There are some weird characterization bits.  In large part the supporting cast is not given in-depth characterization, but then the book is entirely told in the first person so we're seeing people as Darrow does.  That being said I'm confused as all hell about his wife.  He describes her both as content and peaceful and as righteous and revolutionary in thought.  Those don't really work together so well.  I can't figure out if his friend from the institute Cassius is just a high-born twat or someone with an overdeveloped sense of familial honor.  The swearing blood feud on Darrow for deciding not to let Cassius' brother kill him is a bit overkill, particularly as the oath involves a bit about if both of them enter a room only one will leave living and then a few pages later they are in the same room at closing ceremonies.  However, as much as every view of the different characters is obviously biased, Darrow has his own personal battles as he realizes that he is growing to care about some of these Gold Caste brats.

I am generally leery of the "chosen one" troupe.  The Sons of Ares take a huge risk with Darrow.  For all that they know some about him, they really are lucky that he is so bloody brilliant and a quick study.  They do admit previous attempts and failures, but from the sounds of it most of them failed during the surgical procedures, not at the later, more vulnerable, stages.  It is also likely that Darrow is not their only effort at that time, as is discovered with Titus.  However, Darrow is very much recruited in a "you are the only one who can do this" method.  Maybe he does have qualifications that the other candidates didn't.

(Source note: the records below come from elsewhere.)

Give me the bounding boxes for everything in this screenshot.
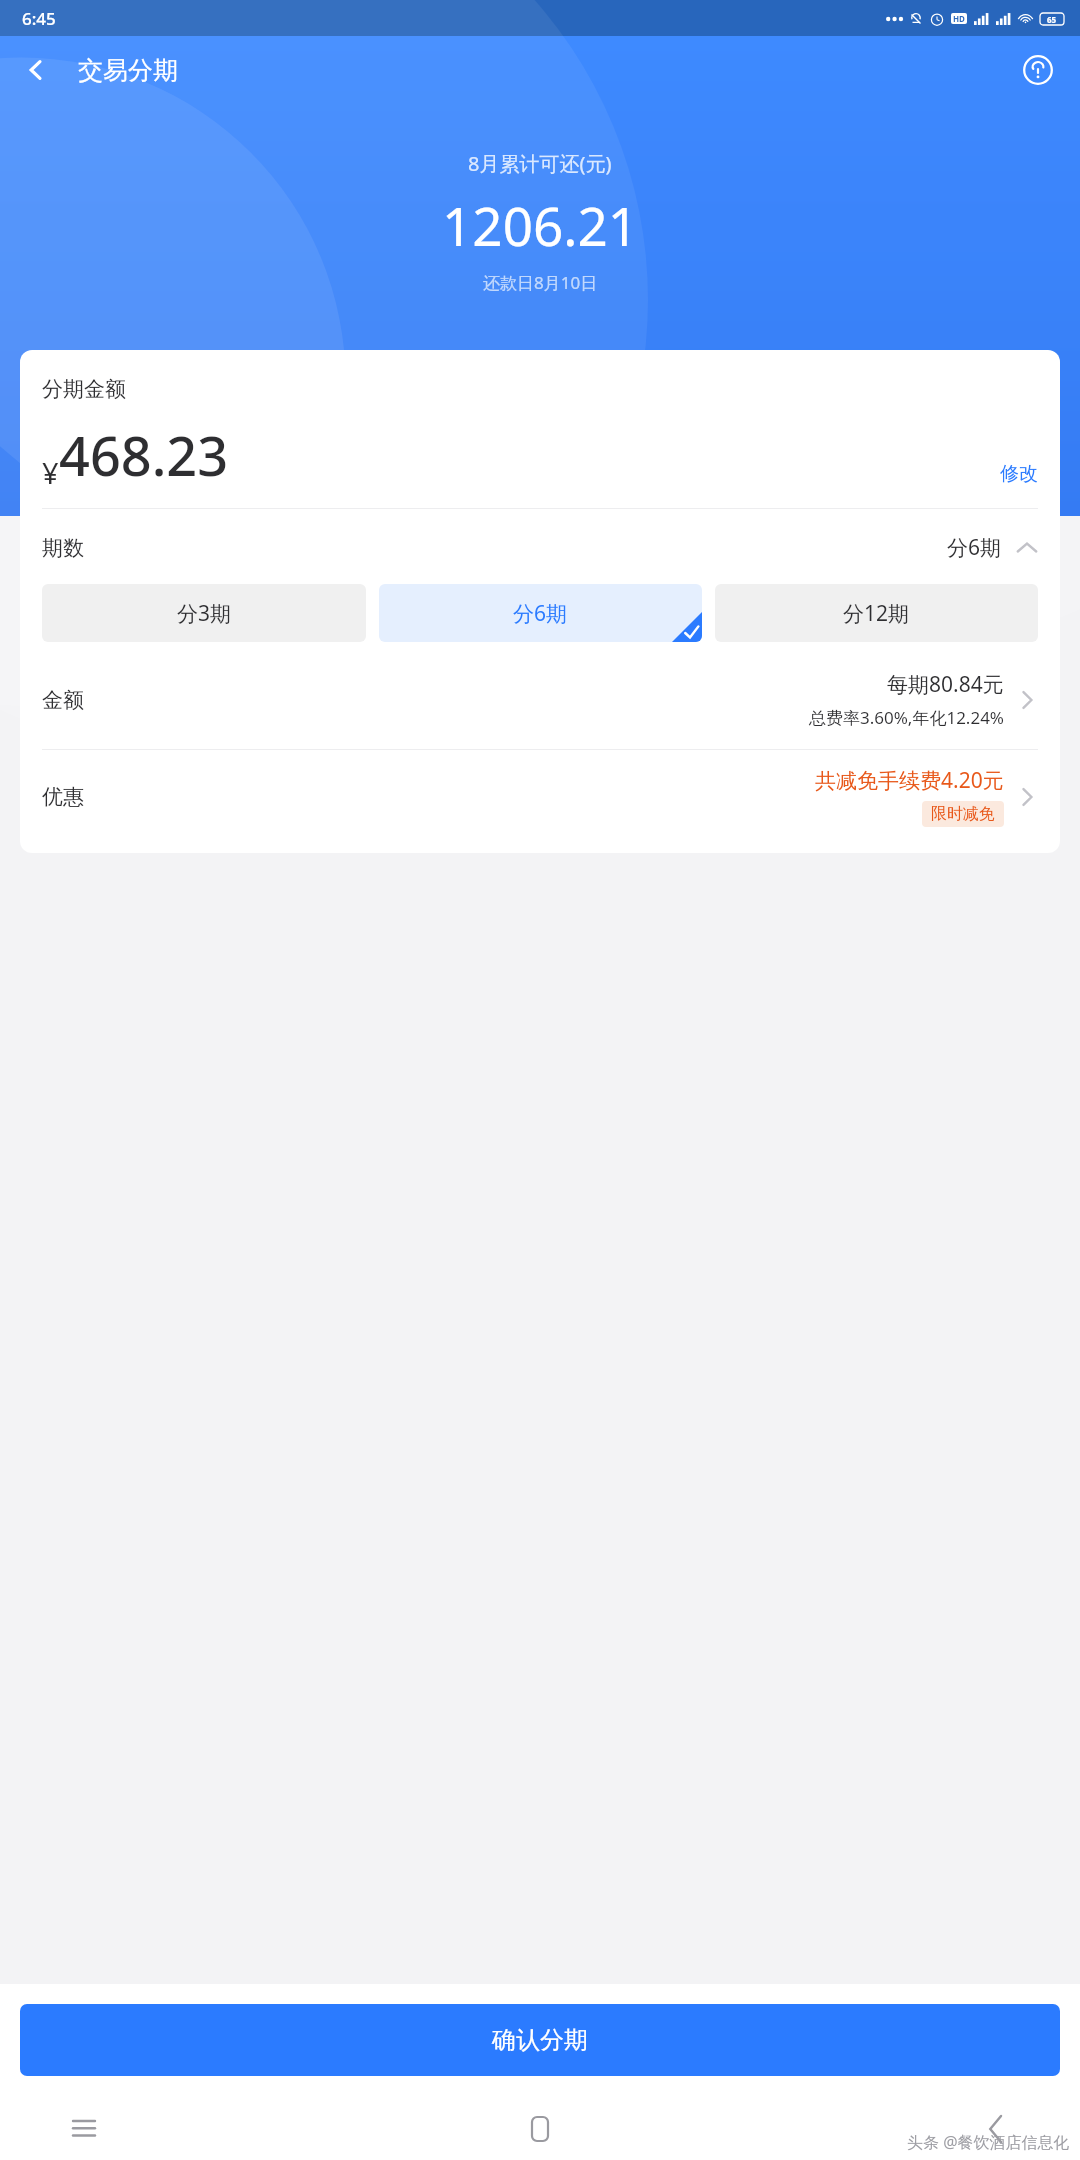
staticText: 期数: [42, 535, 84, 561]
button[interactable]: 确认分期: [20, 2004, 1060, 2076]
staticText: 共减免手续费4.20元: [815, 766, 1004, 795]
staticText: HD: [953, 13, 965, 24]
staticText: 1206.21: [442, 189, 639, 261]
button[interactable]: 分12期: [715, 584, 1038, 642]
button[interactable]: 分6期: [379, 584, 702, 642]
staticText: 头条 @餐饮酒店信息化: [907, 2131, 1070, 2153]
button[interactable]: 金额: [42, 670, 1038, 729]
button[interactable]: 修改: [992, 462, 1038, 492]
button[interactable]: Back: [968, 2101, 1024, 2157]
button[interactable]: Help: [1012, 44, 1064, 96]
staticText: 分3期: [177, 599, 232, 628]
button[interactable]: 优惠: [42, 766, 1038, 827]
staticText: 8月累计可还(元): [468, 150, 612, 177]
staticText: 交易分期: [78, 55, 178, 86]
staticText: 限时减免: [931, 804, 995, 824]
staticText: 总费率3.60%,年化12.24%: [809, 706, 1004, 729]
button[interactable]: Recent apps: [56, 2101, 112, 2157]
button[interactable]: Back: [8, 42, 64, 98]
staticText: 每期80.84元: [887, 670, 1004, 699]
staticText: 分6期: [513, 599, 568, 628]
staticText: 6:45: [22, 7, 56, 30]
button[interactable]: Home: [512, 2101, 568, 2157]
staticText: 金额: [42, 687, 84, 713]
staticText: 分6期: [947, 533, 1002, 562]
staticText: 468.23: [59, 418, 229, 492]
staticText: 分12期: [843, 599, 910, 628]
staticText: 分期金额: [42, 376, 126, 402]
staticText: ¥: [42, 453, 59, 492]
button[interactable]: 分3期: [42, 584, 366, 642]
staticText: 确认分期: [492, 2025, 588, 2055]
staticText: 修改: [1000, 462, 1038, 486]
staticText: 优惠: [42, 784, 84, 810]
staticText: 65: [1047, 14, 1057, 25]
button[interactable]: 期数: [42, 533, 1038, 562]
staticText: 还款日8月10日: [483, 271, 598, 294]
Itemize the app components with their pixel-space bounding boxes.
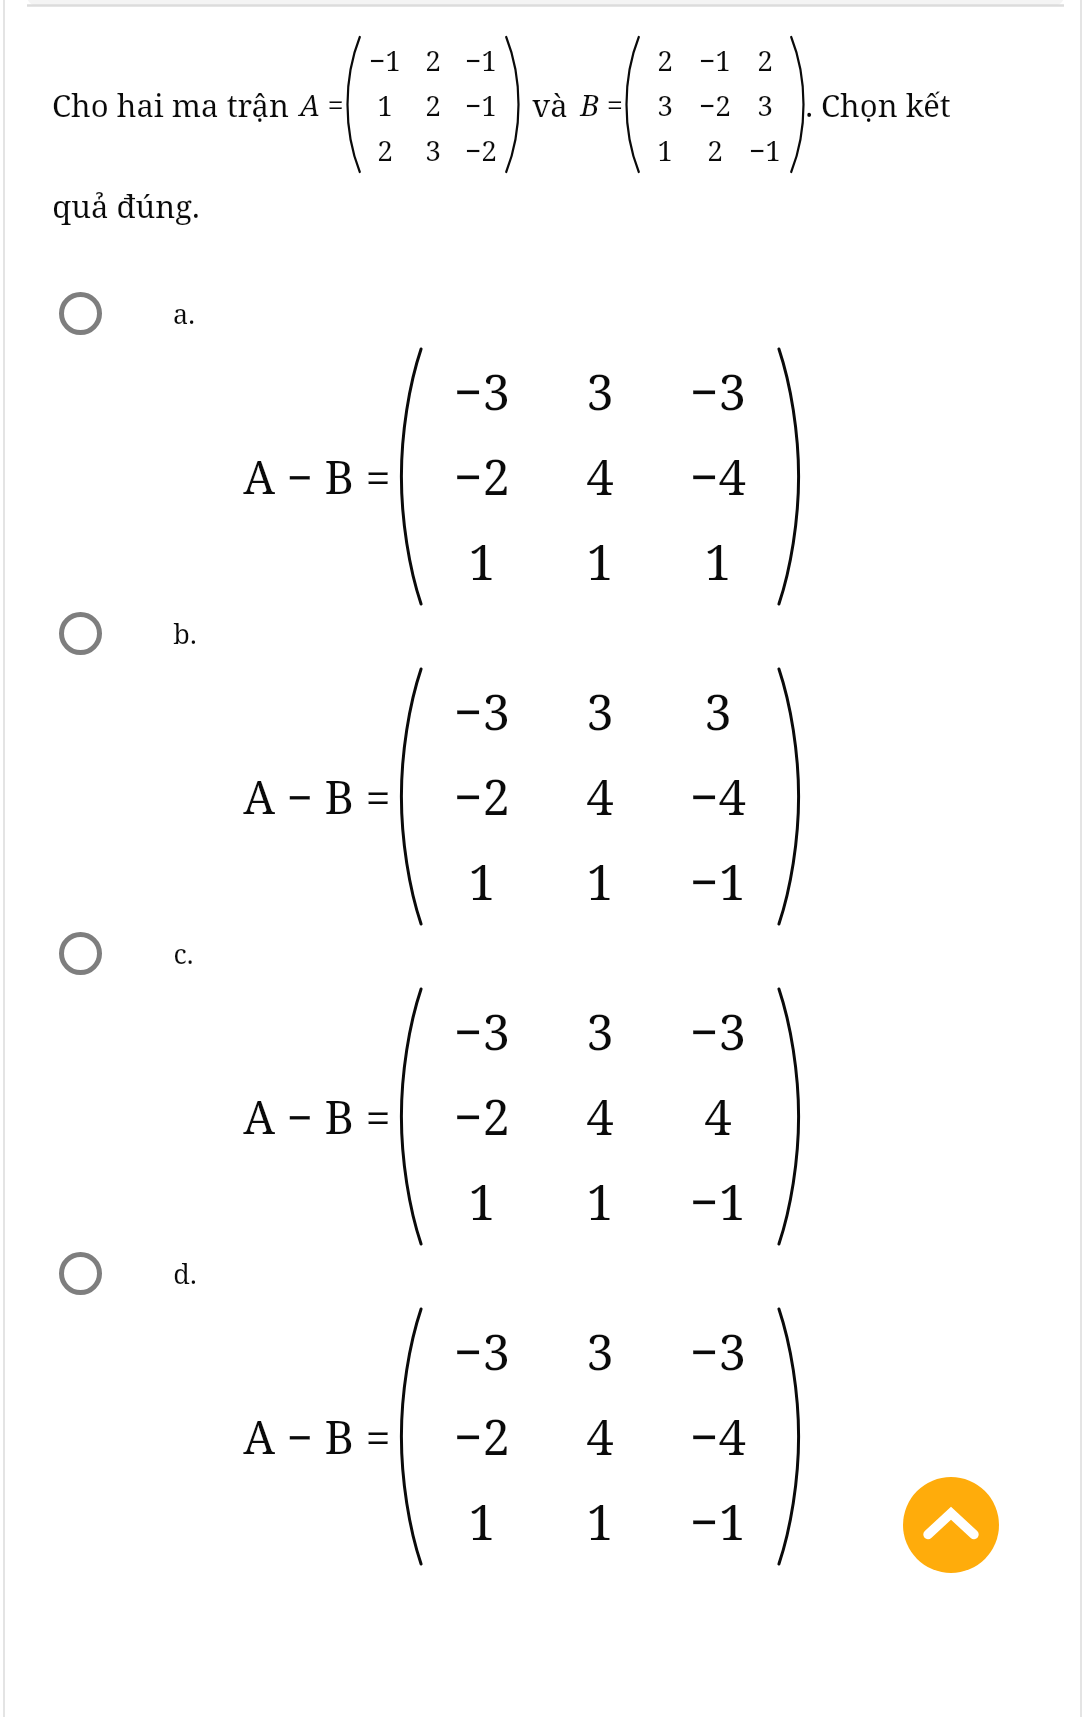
staticText: d. [173,1255,197,1292]
staticText: Cho hai ma trận [52,84,289,126]
staticText: −1 [690,848,746,915]
staticText: −1 [749,131,781,169]
staticText: −2 [699,86,731,124]
staticText: 1 [586,528,614,595]
staticText: 1 [586,1168,614,1235]
staticText: 1 [657,131,673,169]
staticText: 3 [757,86,773,124]
staticText: −1 [699,41,731,79]
staticText: 1 [468,1168,496,1235]
staticText: 2 [707,131,723,169]
staticText: quả đúng. [52,185,200,227]
staticText: −3 [690,1318,746,1385]
staticText: 4 [586,443,614,510]
staticText: 1 [377,86,393,124]
button[interactable]: b. [0,611,1090,923]
staticText: 3 [586,998,614,1065]
staticText: 1 [468,1488,496,1555]
staticText: 3 [657,86,673,124]
staticText: −2 [454,1403,510,1470]
staticText: −4 [690,1403,746,1470]
staticText: −1 [465,41,497,79]
staticText: −3 [454,678,510,745]
staticText: 2 [657,41,673,79]
staticText: 3 [586,358,614,425]
staticText: −4 [690,443,746,510]
staticText: −3 [454,1318,510,1385]
staticText: −3 [454,998,510,1065]
staticText: c. [173,935,194,972]
staticText: −2 [454,443,510,510]
staticText: −1 [369,41,401,79]
staticText: 1 [468,528,496,595]
button[interactable]: c. [0,931,1090,1243]
button[interactable]: d. [0,1251,1090,1563]
staticText: −1 [690,1488,746,1555]
staticText: −2 [465,131,497,169]
staticText: A − B = [243,766,391,827]
staticText: 4 [586,763,614,830]
button[interactable]: a. [0,291,1090,603]
staticText: A = [299,85,344,124]
staticText: −4 [690,763,746,830]
staticText: a. [173,295,195,332]
staticText: 4 [704,1083,732,1150]
staticText: 4 [586,1403,614,1470]
staticText: 3 [586,1318,614,1385]
staticText: 3 [704,678,732,745]
staticText: A − B = [243,1086,391,1147]
staticText: −3 [690,358,746,425]
staticText: b. [173,615,197,652]
staticText: 2 [425,41,441,79]
staticText: 3 [425,131,441,169]
staticText: A − B = [243,446,391,507]
staticText: 1 [586,1488,614,1555]
staticText: −1 [690,1168,746,1235]
staticText: 2 [757,41,773,79]
staticText: 2 [425,86,441,124]
staticText: 1 [468,848,496,915]
staticText: 3 [586,678,614,745]
staticText: và [532,84,568,126]
staticText: −3 [454,358,510,425]
staticText: 4 [586,1083,614,1150]
staticText: −2 [454,763,510,830]
staticText: B = [580,85,623,124]
button[interactable]: Scroll to top [903,1477,999,1573]
staticText: 2 [377,131,393,169]
staticText: −1 [465,86,497,124]
staticText: −2 [454,1083,510,1150]
staticText: 1 [704,528,732,595]
staticText: . Chọn kết [805,84,951,126]
staticText: −3 [690,998,746,1065]
staticText: 1 [586,848,614,915]
staticText: A − B = [243,1406,391,1467]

Finally, I don't know what to make of the end.  I feel like he made this massive effort to beat the rigged system and prove the corruption, and then he just throws it away to swear fealty to the man he discredited.  Yes, the patronage he gets furthers the Sons of Ares plan, but so would a number of other choices readily available.  He took the one that is counter to what he spent close to a third of the book working towards, and one that probably causes some hard feelings on the part of all the friends and students who helped him get to that point.  I might have missed something, but the end makes no sense to me.

Advanced Reader Copy copy courtesy of Netgalley; differences may exist between uncorrected galley text and the final edition.